Today I write from Phnom Penh, Cambodia, from the Killing Fields. It was not so long ago that this happened. “Why did they do this to them?” Since then there had been many other killing fields, acts of terror incited by ideology or religion. And sadly, these atrocities seem to be the trend. Perhaps we should ask, “Why are we doing this to one another?” Will we never realise and acknowledge that all humanity are one?
After Sri Lanka, a panelist on a news station suggested that religion should be moderated to curb this growth of religious extremism. Some would no doubt advocate banning religion altogether. I am more familiar with Christianity but I believe that all religions preach a set of good moral values. None advocate killing.
How can we argue with Christianity when the main message it preaches is to love one another? What is so off-putting about a God who has done nothing to demand that we believe in him but yet love us all unconditionally? Why not advocate religion and promote loving one another to the extreme? Why are we shunning the God-Love option? Perhaps it is because we have started believing in the gospel for self instead of the gospel for the other. In so, we have refused to be humble.
To counter religious extremism, maybe every ‘moderate person’ should return to their faith instead of abandoning it. Too many of us ‘moderate people’ have walked away from the practice of our religion. For the glory of the world or for the glory of self? We can negate religious extremism only when every person embrace a religion and begin to practice all its good values.

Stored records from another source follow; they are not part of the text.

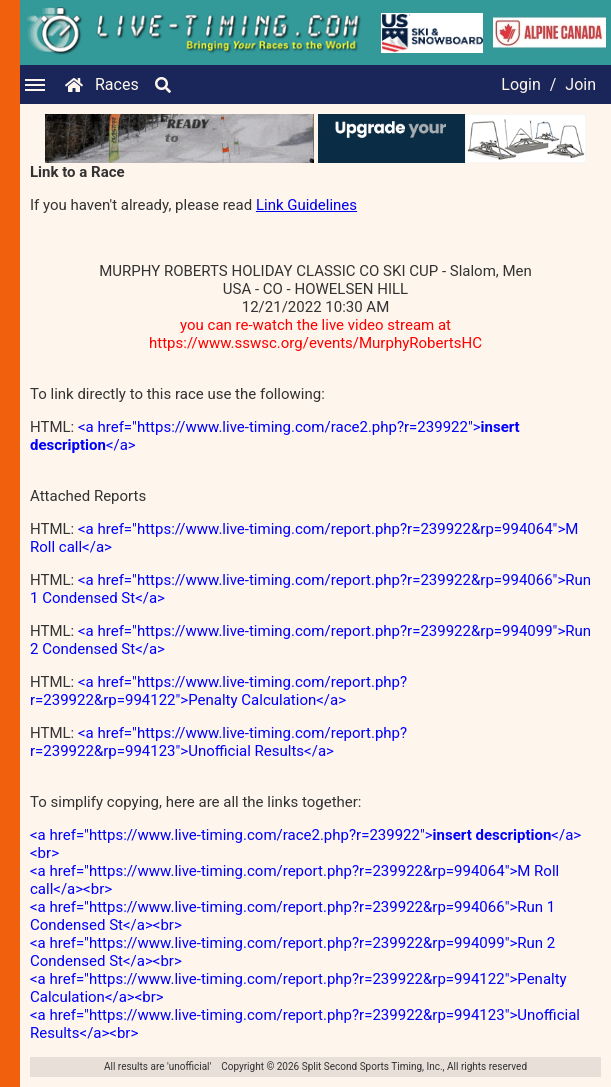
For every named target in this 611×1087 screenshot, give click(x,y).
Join (580, 84)
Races (117, 84)
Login (520, 84)
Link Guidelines (306, 205)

“Father, may they be one in us, as you are in me and I am in you, so that the world may believe it was you who sent me. I have given them the glory you gave to me, that they may be one as we are one. With me in them and you in me, may they be so completely one. I have made your name known to them and will continue to make it known, so that the love with which you loved me may be in them, and so that I may be in them.” (Today’s Gospel)
Humility is the seed for extreme love. There is a choice within us to concede space in both our opinions and acts to the other person. It is a choice to climb down from our claim of “my personal rights”. Humility is a concession of self. Only then can true love flow out of us. Humility allow for this nature of our created self to surface which is to do only good, to love. Only then we can effectually acknowledge that all humanity are one.
Humility is also the nature of God. His supreme desire is for the good of each of us. His humility dictates it is more important first to follow this love. This comes above a need to proclaim a belief in him. He created us with this nature to love. Love dwells in us “so that the love with which you loved me may be in them, and so that I may be in them.”
We cannot continue to go into trade wars; this is mine and nothing is yours. We must trade taking with giving, mine is yours, pride with humility. The only way for our self-preservation is to journey through life as one. When we are one, the world will not have any more space for any killing fields.